A commentary on the chasm between them, and a contrast to her reflection on her own pregnancies: 

I grew my first 
son behind a wall of muscle 

Physically true, as she competed on the world circuit of Sport Aerobics, and metaphorically true, as she had grown emotionally muscular — or callused, by her past and continuing trauma. In the penultimate stanza of “Seedling,” Evans writes of another son who remembers growing in her belly. 

He repeats 
this story when he is three or five while curled 
into my ribs on his top bunk, the moon
grinning through the panes as if hearing my boy’s 
chatter of those dark-warm-baths-without-toys-
but-better-than-bubbles-and-a-blanket place.

The setting personifies Evans as a mother: she sacrifices for her son by climbing to the top bunk. The moon grins through the panes (homophone of pains, something inescapable in any childhood), but pains Evans soothes by listening to her son when he describes being in her womb, something a different mother might have dismissed as an impossibility.    

Evans gives us comedic relief, at least her titles, “Lost in the Dryer Vent,” “The Non-Standard Parenting Plan for Turning Boys into Men,” and “Batman Doesn’t Pack a Piece,” in which her son asks her to come and play. She’s torn between what she is already doing — writing — and keeping her promise to play. The poem ends:

I’m a writer.
A mother.
I’m a princess.
I gather star-points.
I leap strawberries.
I run to the finish line.

Evans portrays child rape and its fallout in Tangled by Blood in gorgeous, poetic language. I read it closely for the purpose of writing this review, and each time I found myself distracted from the content by certain matters of form: the occasional mystifying dash in the middle of a word; too many italics; the number of different placements of poems on the page — some poems and their lines centered, some hugging the right margin, others hugging the left.

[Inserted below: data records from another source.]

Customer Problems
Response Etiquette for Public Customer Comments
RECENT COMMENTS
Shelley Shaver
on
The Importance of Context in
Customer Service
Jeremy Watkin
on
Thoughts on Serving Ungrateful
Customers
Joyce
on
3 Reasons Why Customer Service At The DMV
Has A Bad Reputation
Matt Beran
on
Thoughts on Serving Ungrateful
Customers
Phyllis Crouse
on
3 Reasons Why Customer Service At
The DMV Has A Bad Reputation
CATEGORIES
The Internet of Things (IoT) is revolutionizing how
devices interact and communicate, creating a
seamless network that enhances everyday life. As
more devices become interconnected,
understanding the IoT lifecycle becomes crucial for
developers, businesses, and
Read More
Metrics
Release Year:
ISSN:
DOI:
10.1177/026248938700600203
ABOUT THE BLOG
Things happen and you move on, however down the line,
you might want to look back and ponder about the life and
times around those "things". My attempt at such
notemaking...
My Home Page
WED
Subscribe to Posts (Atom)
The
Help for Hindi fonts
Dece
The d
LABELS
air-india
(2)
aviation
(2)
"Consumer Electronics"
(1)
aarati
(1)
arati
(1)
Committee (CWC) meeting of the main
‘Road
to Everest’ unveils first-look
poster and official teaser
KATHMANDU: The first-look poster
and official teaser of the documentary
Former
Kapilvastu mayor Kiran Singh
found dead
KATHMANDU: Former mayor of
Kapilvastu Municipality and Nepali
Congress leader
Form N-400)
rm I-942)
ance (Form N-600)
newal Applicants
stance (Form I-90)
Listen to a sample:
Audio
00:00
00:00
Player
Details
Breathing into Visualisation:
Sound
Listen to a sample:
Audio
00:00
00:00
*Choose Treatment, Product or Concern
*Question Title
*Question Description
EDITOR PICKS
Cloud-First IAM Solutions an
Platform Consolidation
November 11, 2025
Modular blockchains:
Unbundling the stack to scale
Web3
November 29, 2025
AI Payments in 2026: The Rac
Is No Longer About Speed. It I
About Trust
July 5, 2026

Yet nothing can ruin this masterful memoir in verse, a story of resilience and courage. Evans ends with this: she wishes for her story to add the other works about victims of similar crimes, many of whom can’t speak for themselves. She issues a call to action: “Keep the conversation going.”

Rebecca Evans is a memoirist, poet, and essayist. She teaches Creative Nonfiction, empowerment workshops, and mentors high school teens in the juvenile system. She co-hosts a radio program, Writer to Writer. She’s also disabled, a Veteran, a gardener, a mother, a worrier, and more. Evans earned two MFAs, one in creative nonfiction, the other in poetry, University of Nevada, Reno at Lake Tahoe. She lives in Idaho with her sons, her Newfoundlands, and her Calico. Her poems and essays have appeared in Narratively, The Rumpus, Entropy Literary Magazine, War, Literature & the Arts, The Limberlost Review, and a handful of anthologies. She’s co-edited the anthology, WHEN THERE ARE NINE, a tribute to the life and achievements of Ruth Bader Ginsburg (Moon Tide Press. 2022). Her full-length poetry collection, a memoir-in-verse, TANGLED BY BLOOD, (Moon Tide Press, 2023) is available wherever fine books are sold.

Krista Lukas has prose published in Jewish Women’s Literary Annual, The Sun, and Los Angeles Review of Books. She is the author of a poetry collection, FANS OF MY UNCONSCIOUS, poems from which have been published in The Best American Poetry 2006 and The Writer’s Almanac.